[Data excerpts]
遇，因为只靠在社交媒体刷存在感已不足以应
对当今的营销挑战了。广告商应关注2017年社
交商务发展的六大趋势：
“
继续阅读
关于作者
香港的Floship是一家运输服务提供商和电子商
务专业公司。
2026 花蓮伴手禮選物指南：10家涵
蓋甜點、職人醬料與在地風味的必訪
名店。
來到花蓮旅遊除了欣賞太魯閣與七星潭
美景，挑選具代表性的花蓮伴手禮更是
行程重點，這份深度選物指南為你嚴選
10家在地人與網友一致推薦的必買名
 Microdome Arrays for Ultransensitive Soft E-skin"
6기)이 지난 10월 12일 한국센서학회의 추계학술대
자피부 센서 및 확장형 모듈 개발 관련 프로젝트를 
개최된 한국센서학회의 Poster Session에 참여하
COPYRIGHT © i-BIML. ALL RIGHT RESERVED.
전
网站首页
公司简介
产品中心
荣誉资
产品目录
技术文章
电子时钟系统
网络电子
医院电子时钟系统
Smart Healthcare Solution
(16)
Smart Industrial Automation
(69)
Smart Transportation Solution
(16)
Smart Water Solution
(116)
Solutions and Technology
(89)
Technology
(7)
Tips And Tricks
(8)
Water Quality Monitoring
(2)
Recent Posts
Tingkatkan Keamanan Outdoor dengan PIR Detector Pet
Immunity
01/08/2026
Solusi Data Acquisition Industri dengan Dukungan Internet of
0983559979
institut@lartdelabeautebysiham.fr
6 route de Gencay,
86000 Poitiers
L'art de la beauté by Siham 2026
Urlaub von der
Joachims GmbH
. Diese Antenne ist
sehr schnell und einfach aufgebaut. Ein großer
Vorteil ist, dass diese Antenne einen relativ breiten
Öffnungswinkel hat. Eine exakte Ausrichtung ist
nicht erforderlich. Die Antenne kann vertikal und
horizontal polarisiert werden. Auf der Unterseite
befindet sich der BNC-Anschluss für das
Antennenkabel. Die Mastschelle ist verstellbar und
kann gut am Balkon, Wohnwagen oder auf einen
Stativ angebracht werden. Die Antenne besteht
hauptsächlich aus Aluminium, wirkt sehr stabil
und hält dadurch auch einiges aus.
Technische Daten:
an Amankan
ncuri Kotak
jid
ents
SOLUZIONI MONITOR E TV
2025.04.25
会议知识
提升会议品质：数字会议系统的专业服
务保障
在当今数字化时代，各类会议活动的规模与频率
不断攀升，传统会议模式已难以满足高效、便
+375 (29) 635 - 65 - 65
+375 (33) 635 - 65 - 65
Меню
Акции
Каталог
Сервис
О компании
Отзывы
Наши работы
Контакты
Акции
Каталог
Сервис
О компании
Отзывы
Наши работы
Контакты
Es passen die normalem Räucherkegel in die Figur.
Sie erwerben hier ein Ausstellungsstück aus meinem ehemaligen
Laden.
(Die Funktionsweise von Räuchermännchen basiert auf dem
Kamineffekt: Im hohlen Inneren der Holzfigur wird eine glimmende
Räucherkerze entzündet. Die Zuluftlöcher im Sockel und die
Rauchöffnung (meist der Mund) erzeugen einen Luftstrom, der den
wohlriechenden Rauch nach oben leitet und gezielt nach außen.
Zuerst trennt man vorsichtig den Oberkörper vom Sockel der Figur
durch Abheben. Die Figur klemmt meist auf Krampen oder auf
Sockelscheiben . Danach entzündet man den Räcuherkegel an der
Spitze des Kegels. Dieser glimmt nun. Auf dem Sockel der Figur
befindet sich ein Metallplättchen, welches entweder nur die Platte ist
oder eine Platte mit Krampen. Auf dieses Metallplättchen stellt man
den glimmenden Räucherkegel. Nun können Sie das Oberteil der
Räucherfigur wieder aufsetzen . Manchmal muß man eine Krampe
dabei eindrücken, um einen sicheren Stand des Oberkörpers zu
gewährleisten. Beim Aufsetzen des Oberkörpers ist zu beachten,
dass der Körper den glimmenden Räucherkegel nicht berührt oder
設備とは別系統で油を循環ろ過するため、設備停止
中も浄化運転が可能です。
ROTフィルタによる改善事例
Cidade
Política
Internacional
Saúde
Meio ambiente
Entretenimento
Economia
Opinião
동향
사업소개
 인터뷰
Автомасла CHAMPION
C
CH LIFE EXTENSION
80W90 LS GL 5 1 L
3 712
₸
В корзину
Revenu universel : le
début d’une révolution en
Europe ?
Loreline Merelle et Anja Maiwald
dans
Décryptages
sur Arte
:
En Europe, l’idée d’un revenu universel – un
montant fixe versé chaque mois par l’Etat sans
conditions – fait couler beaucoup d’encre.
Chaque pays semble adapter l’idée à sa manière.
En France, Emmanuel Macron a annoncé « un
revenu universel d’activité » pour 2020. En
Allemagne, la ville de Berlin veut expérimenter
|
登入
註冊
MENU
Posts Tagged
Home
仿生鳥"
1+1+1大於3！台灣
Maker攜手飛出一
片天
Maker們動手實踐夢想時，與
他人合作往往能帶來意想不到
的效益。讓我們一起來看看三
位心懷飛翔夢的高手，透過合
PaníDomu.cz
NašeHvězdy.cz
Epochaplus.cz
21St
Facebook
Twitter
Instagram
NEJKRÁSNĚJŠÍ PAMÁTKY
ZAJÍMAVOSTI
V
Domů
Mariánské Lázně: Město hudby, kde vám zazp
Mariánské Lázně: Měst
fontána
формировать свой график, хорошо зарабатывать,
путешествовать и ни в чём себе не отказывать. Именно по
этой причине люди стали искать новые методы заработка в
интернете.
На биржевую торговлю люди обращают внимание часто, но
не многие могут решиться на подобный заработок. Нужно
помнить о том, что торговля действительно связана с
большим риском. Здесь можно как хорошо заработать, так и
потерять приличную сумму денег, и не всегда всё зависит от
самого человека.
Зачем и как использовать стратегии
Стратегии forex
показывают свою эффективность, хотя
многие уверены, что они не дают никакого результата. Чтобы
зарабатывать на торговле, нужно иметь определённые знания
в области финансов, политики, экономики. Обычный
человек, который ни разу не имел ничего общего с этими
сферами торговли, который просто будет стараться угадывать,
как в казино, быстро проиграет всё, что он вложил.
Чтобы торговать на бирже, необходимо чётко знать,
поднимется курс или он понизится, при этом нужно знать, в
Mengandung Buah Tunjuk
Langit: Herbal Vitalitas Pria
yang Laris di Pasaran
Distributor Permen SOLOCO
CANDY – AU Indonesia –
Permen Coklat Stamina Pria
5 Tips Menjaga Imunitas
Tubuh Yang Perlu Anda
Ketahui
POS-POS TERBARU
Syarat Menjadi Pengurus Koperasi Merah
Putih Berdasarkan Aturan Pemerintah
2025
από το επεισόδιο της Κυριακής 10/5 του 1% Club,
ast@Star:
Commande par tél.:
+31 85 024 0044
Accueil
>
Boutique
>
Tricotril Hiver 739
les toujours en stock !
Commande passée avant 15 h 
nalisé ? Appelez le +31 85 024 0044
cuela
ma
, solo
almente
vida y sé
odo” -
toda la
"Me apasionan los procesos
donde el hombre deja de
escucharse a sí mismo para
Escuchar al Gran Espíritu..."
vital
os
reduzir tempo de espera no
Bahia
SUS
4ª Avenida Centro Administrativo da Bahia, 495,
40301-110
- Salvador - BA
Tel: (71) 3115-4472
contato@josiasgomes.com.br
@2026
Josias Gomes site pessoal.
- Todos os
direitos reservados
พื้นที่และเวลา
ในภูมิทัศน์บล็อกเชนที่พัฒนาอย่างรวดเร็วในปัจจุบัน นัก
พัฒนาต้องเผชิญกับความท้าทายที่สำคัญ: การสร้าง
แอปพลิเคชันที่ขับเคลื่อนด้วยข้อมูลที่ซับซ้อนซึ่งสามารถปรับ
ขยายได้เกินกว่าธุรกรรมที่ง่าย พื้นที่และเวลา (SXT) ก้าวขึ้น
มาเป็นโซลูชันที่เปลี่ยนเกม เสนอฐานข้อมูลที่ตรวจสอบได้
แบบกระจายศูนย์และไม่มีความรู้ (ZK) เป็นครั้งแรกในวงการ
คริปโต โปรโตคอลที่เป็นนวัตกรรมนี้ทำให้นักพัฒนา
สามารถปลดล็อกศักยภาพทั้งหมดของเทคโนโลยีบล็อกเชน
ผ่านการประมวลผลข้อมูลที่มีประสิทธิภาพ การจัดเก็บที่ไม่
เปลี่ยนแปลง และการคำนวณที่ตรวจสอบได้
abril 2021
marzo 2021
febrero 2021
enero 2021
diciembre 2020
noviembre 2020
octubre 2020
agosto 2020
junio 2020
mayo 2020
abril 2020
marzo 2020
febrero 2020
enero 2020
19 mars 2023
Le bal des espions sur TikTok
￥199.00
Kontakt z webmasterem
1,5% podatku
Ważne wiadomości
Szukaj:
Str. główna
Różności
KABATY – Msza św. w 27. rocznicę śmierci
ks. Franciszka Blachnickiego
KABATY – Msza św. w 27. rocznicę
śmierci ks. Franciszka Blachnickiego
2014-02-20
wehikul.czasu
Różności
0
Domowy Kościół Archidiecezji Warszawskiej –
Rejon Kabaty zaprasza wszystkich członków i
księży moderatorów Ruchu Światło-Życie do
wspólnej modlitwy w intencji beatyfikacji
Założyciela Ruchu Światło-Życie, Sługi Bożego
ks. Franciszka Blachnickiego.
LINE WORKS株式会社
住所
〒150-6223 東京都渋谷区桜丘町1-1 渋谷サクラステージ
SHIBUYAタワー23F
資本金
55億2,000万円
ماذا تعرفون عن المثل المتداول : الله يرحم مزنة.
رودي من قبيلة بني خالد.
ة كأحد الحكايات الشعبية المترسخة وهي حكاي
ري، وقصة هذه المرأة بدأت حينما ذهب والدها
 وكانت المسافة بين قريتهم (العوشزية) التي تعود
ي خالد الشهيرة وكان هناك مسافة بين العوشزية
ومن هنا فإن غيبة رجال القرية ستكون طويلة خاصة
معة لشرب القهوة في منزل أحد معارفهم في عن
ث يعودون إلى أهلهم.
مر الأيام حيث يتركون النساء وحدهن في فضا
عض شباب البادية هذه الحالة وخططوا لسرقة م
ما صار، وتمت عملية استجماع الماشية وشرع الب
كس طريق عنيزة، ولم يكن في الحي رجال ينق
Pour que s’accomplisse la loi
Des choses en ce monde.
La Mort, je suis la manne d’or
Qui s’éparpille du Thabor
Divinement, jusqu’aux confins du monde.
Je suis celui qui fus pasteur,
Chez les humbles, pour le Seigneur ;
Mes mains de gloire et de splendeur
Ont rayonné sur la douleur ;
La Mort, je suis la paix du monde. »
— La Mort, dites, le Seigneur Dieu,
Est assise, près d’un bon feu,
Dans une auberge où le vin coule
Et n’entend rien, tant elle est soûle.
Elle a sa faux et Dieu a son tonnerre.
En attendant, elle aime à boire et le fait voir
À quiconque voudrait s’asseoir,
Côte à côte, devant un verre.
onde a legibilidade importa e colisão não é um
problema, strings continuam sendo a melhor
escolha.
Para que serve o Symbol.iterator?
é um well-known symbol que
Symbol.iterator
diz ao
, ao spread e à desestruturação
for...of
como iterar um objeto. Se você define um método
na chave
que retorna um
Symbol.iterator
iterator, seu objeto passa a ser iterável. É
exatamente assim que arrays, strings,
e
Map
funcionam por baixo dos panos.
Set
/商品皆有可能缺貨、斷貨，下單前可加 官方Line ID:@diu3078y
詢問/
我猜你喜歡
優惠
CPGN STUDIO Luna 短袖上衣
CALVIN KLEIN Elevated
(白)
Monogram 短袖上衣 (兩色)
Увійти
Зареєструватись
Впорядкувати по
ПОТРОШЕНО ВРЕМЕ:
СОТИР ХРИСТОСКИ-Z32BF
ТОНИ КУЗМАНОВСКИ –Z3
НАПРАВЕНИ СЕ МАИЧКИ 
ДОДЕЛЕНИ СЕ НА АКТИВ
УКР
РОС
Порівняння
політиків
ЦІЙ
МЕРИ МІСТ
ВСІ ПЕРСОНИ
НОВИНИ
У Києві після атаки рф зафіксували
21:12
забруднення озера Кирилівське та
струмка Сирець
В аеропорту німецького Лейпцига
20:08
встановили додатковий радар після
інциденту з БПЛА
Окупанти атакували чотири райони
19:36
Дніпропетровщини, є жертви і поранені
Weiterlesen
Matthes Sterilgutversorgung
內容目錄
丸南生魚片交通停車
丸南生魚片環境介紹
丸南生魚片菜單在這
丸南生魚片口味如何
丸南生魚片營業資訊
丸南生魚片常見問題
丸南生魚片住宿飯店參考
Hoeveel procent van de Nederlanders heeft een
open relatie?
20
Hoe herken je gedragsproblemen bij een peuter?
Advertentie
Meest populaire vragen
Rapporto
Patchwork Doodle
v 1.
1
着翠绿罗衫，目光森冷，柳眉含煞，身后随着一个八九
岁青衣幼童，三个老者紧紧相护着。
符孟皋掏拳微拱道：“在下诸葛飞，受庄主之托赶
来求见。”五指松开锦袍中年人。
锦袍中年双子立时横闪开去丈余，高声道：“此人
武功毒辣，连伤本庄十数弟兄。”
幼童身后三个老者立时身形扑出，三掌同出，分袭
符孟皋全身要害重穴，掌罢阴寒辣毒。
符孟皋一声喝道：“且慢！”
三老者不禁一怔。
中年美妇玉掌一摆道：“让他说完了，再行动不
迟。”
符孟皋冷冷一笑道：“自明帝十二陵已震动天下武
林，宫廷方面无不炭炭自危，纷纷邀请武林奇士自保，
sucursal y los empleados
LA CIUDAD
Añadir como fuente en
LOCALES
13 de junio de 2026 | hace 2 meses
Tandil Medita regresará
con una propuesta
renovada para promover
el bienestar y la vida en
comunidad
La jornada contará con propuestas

#### [Exercise prompt]
Your answer must be the lines above, unchanged, from the first one through the line that holds "86000 Poitiers", inclusive, and no others.

#### [Response below]
遇，因为只靠在社交媒体刷存在感已不足以应
对当今的营销挑战了。广告商应关注2017年社
交商务发展的六大趋势：
“
继续阅读
关于作者
香港的Floship是一家运输服务提供商和电子商
务专业公司。
2026 花蓮伴手禮選物指南：10家涵
蓋甜點、職人醬料與在地風味的必訪
名店。
來到花蓮旅遊除了欣賞太魯閣與七星潭
美景，挑選具代表性的花蓮伴手禮更是
行程重點，這份深度選物指南為你嚴選
10家在地人與網友一致推薦的必買名
 Microdome Arrays for Ultransensitive Soft E-skin"
6기)이 지난 10월 12일 한국센서학회의 추계학술대
자피부 센서 및 확장형 모듈 개발 관련 프로젝트를 
개최된 한국센서학회의 Poster Session에 참여하
COPYRIGHT © i-BIML. ALL RIGHT RESERVED.
전
网站首页
公司简介
产品中心
荣誉资
产品目录
技术文章
电子时钟系统
网络电子
医院电子时钟系统
Smart Healthcare Solution
(16)
Smart Industrial Automation
(69)
Smart Transportation Solution
(16)
Smart Water Solution
(116)
Solutions and Technology
(89)
Technology
(7)
Tips And Tricks
(8)
Water Quality Monitoring
(2)
Recent Posts
Tingkatkan Keamanan Outdoor dengan PIR Detector Pet
Immunity
01/08/2026
Solusi Data Acquisition Industri dengan Dukungan Internet of
0983559979
institut@lartdelabeautebysiham.fr
6 route de Gencay,
86000 Poitiers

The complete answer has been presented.